Kaepernick decided to either remain seated or kneel during renditions of the Star Spangled Banner in support of Black Lives Matter and to protest police violence against black people.
He explains, “I am not going to stand up to show pride in a flag for a country that oppresses black people and people of color. To me, this is bigger than football and it would be selfish on my part to look the other way. There are bodies in the street and people getting paid leave and getting away with murder.”
He vowed to continue to protest until he feels like “[the American flag] represents what it’s supposed to represent.”
You know what happened next, right?
Kaepernick was voted the “most disliked” player in the NFL.
People posted videos of them burning his jerseys.
He was called “an embarrassment” and “a traitor.”
He was blamed for a significant drop in NFL television ratings, with fans boycotting the NFL because of his protest.
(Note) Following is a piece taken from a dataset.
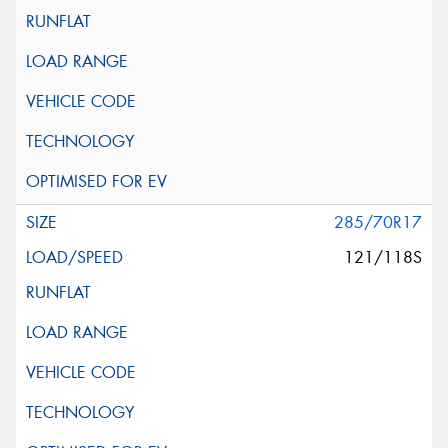
285/70R17
121/118S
He received death threats.
Another former NFL quarterback, Tim Tebow (“former” because he is currently pursing a career as a professional baseball player), is perhaps best known for displaying his Christian faith on the gridiron, including his practice of kneeling in silent prayer on the field, a practice that came to be known as “Tebowing”:
During his college football career, the Heisman Trophy winner frequently wore references to Bible verses on his eye black, including the ubiquitous John 3:16 during the 2009 BCS Championship Game.
He has been outspoken about his pro-life stance, and his commitment to abstinence from sex before marriage.
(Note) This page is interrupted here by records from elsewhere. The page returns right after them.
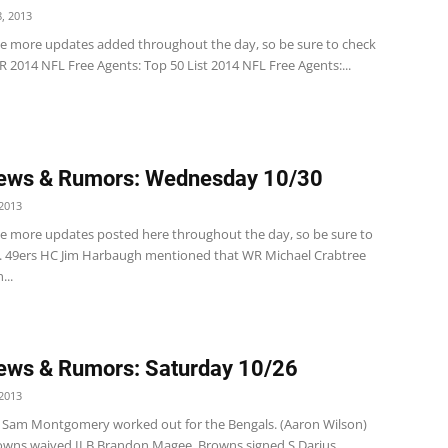
, 2013
ve more updates added throughout the day, so be sure to check
 2014 NFL Free Agents: Top 50 List 2014 NFL Free Agents:...
ews & Rumors: Wednesday 10/30
2013
ve more updates posted here throughout the day, so be sure to
. 49ers HC Jim Harbaugh mentioned that WR Michael Crabtree
...
ews & Rumors: Saturday 10/26
2013
 Sam Montgomery worked out for the Bengals. (Aaron Wilson)
wns waived ILB Brandon Magee. Browns signed S Darius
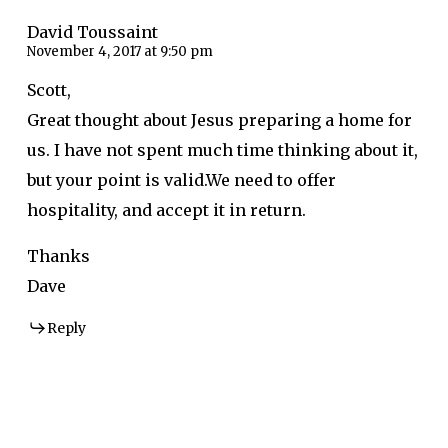
David Toussaint
November 4, 2017 at 9:50 pm
Scott,
Great thought about Jesus preparing a home for
us. I have not spent much time thinking about it,
but your point is valid.We need to offer
hospitality, and accept it in return.
Thanks
Dave
Reply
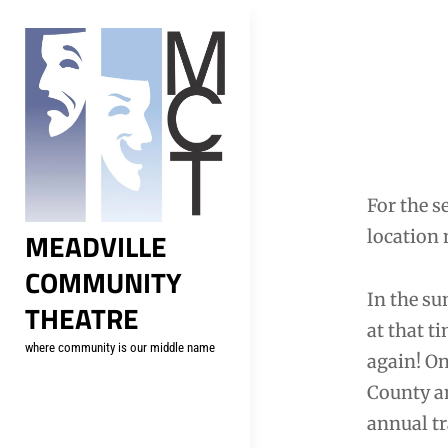
Skip
to
content
Post
navig
For the s
MEADVILLE
location 
COMMUNITY
In the su
THEATRE
at that t
where community is our middle name
again! O
County an
annual tr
He has preached in churches, prisons, schools, youth groups and a welter of evangelical conferences.
And he is well known for his signature move — dropping to one knee on the field, his head bowed in prayer, his arm resting on his bent knee — known throughout the world as Tebowing.
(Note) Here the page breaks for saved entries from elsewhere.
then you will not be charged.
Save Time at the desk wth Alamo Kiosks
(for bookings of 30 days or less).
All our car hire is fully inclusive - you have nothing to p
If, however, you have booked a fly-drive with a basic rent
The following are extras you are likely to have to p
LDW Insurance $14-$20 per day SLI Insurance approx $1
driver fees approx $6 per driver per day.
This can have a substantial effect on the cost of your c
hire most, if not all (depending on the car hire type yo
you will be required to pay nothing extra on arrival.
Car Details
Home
So indeed, Colin Kaepernick and Tim Tebow are both former NFL quarterbacks who are outwardly religious and became household figures for kneeling on football fields. Although that last aspect (the kneeling) has sparked very different responses from the public in each case, that difference is not the hypocritical one that the following meme would have viewers believe:
Tim Tebow’s pro-life stance is well known, but he didn’t “take a knee” during the national anthem. And when Tebow did kneel on the gridiron, his actions were those of private prayer conducted during incidental moments surrounding a game and not, as Colin Kapernick’s were, a form of public protest purposefully tied to the playing of the U.S. national anthem.
Fans may, of course, disagree over how these two quarterbacks’ extracurricular displays on the football field have been (or should have been) received by the public and by NFL officials, but the two cases had significant distinctions; they weren’t equivalent actions that were hypocritically regarded in very different ways by different groups:
Tim Tebow and Colin Kaepernick are both famous for kneeling during football games, but in dramatically different contexts.
Regardless of whether you’re more supportive of Kaepernick or Tebow, it’s pretty misleading to compare society’s reaction to either player without noting they kneeled in completely different contexts. If Tebow had taken to kneeling during the national anthem as a form of political protest, and especially as a form of protest against police officers, it’s not a stretch at all to say people would have been upset with him as well.
That one player kneeled in prayer without the intentions of making an overt political statement while the other kneeled during the national anthem for an expressly political purpose is obviously an important detail to note when analyzing the public’s responses to both.